Chris Willson est un entrepreneur américain qui, un jour, naviguait sur Internet lorsqu'il a vu une annonce sur Craigslist qui l'a amené à dire : oui, bien sûr, je prendrai ce paquebot allemand des années 1950. La suite, plus qu'une épopée nautique, pourrait être définie comme une histoire à mi-chemin entre obsession romantique, documentaire culte et ruine financière.
Pendant plus de quinze ans, il a consacré temps, argent et énergie à restaurer un vieux bateau de croisière historique. Pour ce faire, il a dû investir plus d'un million de dollars. Il rêvait d'en faire un musée. Il vivait à bord. Il a rassemblé des bénévoles. Il a documenté le processus sur YouTube. Et pourtant, il n’a jamais pu profiter de la fin heureuse. Le navire a fini par être démoli.
Le béguin le plus cher sur Craigslist
Tout a commencé en 2008. Willson a trouvé un bateau unique à vendre, amarré en Californie. Ce n'était pas n'importe quel navire : construit en 1955 par le chantier historique Blohm + Voss, il mesurait près de 72 mètres et avait vécu plusieurs vies avant de devenir une relique flottante.
À son âge d’or, c’était un petit bateau de croisière de luxe doté de 85 cabines, salons, galeries et espaces communs. Il a également eu un moment pop inattendu lorsqu'il est apparu dans « From Russia with Love », le film de James Bond de 1963. Pas mal pour un bateau qui semblait vouloir finir ses jours oublié parmi les couches de rouille et de peinture.
Mais Willson l'a acheté, l'a déplacé et a changé de nom après avoir passé sa première nuit à bord : il s'est réveillé avec un lever de soleil spectaculaire et a décidé de l'appeler Aurora. Pendant plus d'une décennie, lui et un groupe de collaborateurs ont travaillé pratiquement à la main pour lui redonner vie. Réparations, nettoyages, améliorations structurelles et une longue liste de tâches interminables qui transforment toute restauration en une relation toxique. Un processus qui ne finit jamais, dans lequel il manque toujours quelque chose et que, malgré cela, on ne peut pas abandonner.
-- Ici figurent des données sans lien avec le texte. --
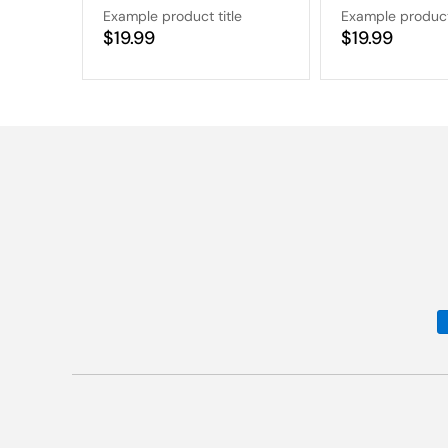
Example product title
Example product 
Regular
$19.99
Regular
$19.99
price
price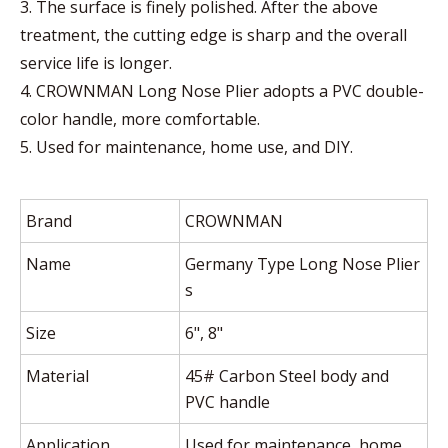
3. The surface is finely polished. After the above
treatment, the cutting edge is sharp and the overall
service life is longer.
4. CROWNMAN Long Nose Plier adopts a PVC double-
color handle, more comfortable.
5. Used for maintenance, home use, and DIY.
Brand
CROWNMAN
Name
Germany Type Long Nose Plier
s
Size
6", 8"
Material
45# Carbon Steel body and
PVC handle
Application
Used for maintenance, home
Cependant, le problème n’était pas seulement l’état du navire, mais aussi l’endroit où il se trouvait. Après plusieurs transferts, l'Aurora s'est amarré dans une zone du delta californien. Des tensions ont alors commencé avec les voisins et les autorités locales, préoccupées par le risque de naufrage et d'éventuels problèmes environnementaux, surtout après le naufrage d'autres navires à proximité.
De plus, déplacer le croiseur n'était pas aussi simple que de démarrer le moteur et de partir. Pour l'en sortir, il a fallu réaliser de coûteux travaux fluviaux. La facture de la plaisanterie s'élevait à environ un million de dollars en plus de ce qu'il avait déjà dépensé et son rêve échouait.
Bureau du shérif du comté de San Joaquin
Quand sauver quelque chose coûte plus cher que le perdre
Épuisé par la pression, l'épuisement émotionnel et le sentiment de mener une bataille impossible, Willson a vendu le bateau en 2023 à un acheteur dans l'espoir que quelqu'un d'autre puisse le sauver. Mais sept mois plus tard, l'Aurora commença à couler.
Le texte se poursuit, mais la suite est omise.